(Dataset items)
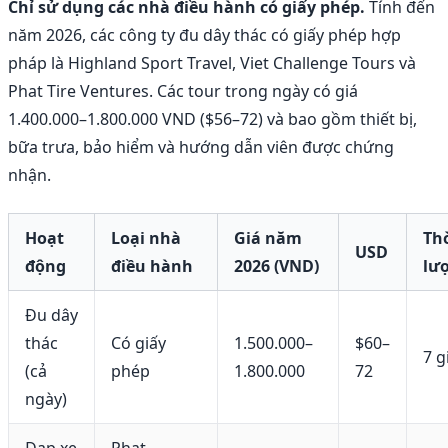
Chỉ sử dụng các nhà điều hành có giấy phép.
Tính đến
năm 2026, các công ty đu dây thác có giấy phép hợp
pháp là Highland Sport Travel, Viet Challenge Tours và
Phat Tire Ventures. Các tour trong ngày có giá
1.400.000–1.800.000 VND ($56–72) và bao gồm thiết bị,
bữa trưa, bảo hiểm và hướng dẫn viên được chứng
nhận.
Hoạt
Loại nhà
Giá năm
Th
USD
động
điều hành
2026 (VND)
lư
Đu dây
thác
Có giấy
1.500.000–
$60–
7 g
(cả
phép
1.800.000
72
ngày)
Đạp xe
Phat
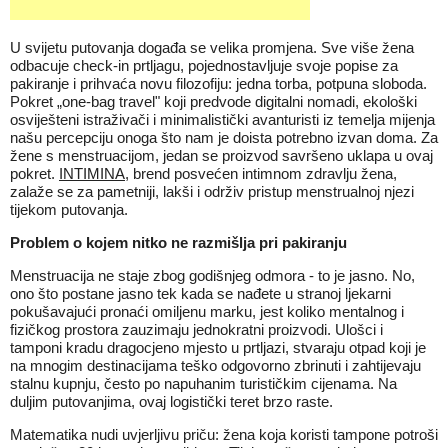
U svijetu putovanja događa se velika promjena. Sve više žena
odbacuje check-in prtljagu, pojednostavljuje svoje popise za
pakiranje i prihvaća novu filozofiju: jedna torba, potpuna sloboda.
Pokret „one-bag travel" koji predvode digitalni nomadi, ekološki
osviješteni istraživači i minimalistički avanturisti iz temelja mijenja
našu percepciju onoga što nam je doista potrebno izvan doma. Za
žene s menstruacijom, jedan se proizvod savršeno uklapa u ovaj
pokret.
INTIMINA
, brend posvećen intimnom zdravlju žena,
zalaže se za pametniji, lakši i održiv pristup menstrualnoj njezi
tijekom putovanja.
Problem o kojem nitko ne razmišlja pri pakiranju
Menstruacija ne staje zbog godišnjeg odmora - to je jasno. No,
ono što postane jasno tek kada se nađete u stranoj ljekarni
pokušavajući pronaći omiljenu marku, jest koliko mentalnog i
fizičkog prostora zauzimaju jednokratni proizvodi. Ulošci i
tamponi kradu dragocjeno mjesto u prtljazi, stvaraju otpad koji je
na mnogim destinacijama teško odgovorno zbrinuti i zahtijevaju
stalnu kupnju, često po napuhanim turističkim cijenama. Na
duljim putovanjima, ovaj logistički teret brzo raste.
Matematika nudi uvjerljivu priču: žena koja koristi tampone potroši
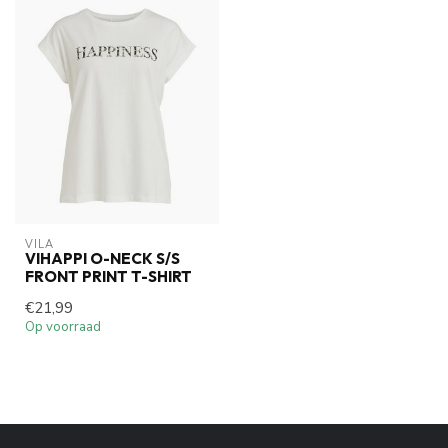
VILA
VIHAPPI O-NECK S/S
FRONT PRINT T-SHIRT
€21,99
Op voorraad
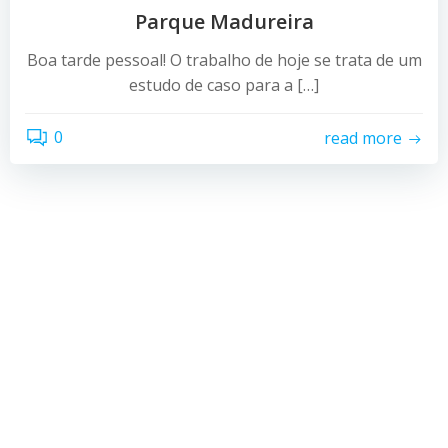
Parque Madureira
Boa tarde pessoal! O trabalho de hoje se trata de um
estudo de caso para a […]
0
read more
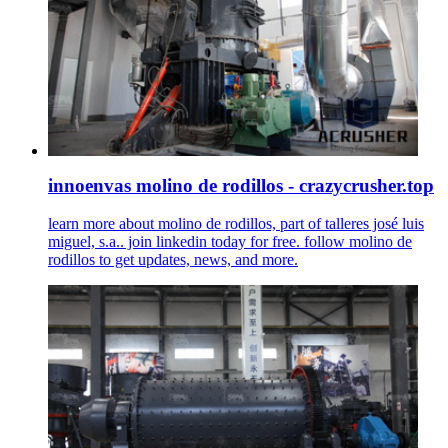
innoenvas molino de rodillos - crazycrusher.top
learn more about molino de rodillos, part of talleres josé luis
miguel, s.a.. join linkedin today for free. follow molino de
rodillos to get updates, news, and more.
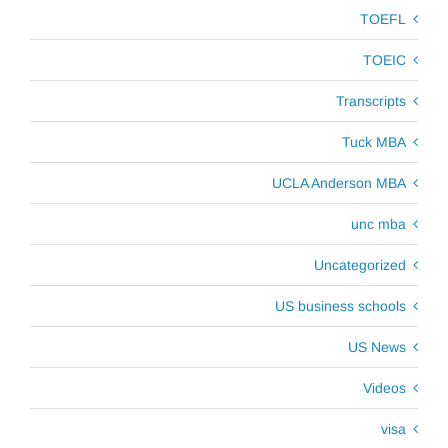
TOEFL
TOEIC
Transcripts
Tuck MBA
UCLA Anderson MBA
unc mba
Uncategorized
US business schools
US News
Videos
visa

EXERCISE GOAL: Show, from the records above, every line that includes "phép".

SOLUTION TO THIS EXERCISE:
Chỉ sử dụng các nhà điều hành có giấy phép.
năm 2026, các công ty đu dây thác có giấy phép hợp
phép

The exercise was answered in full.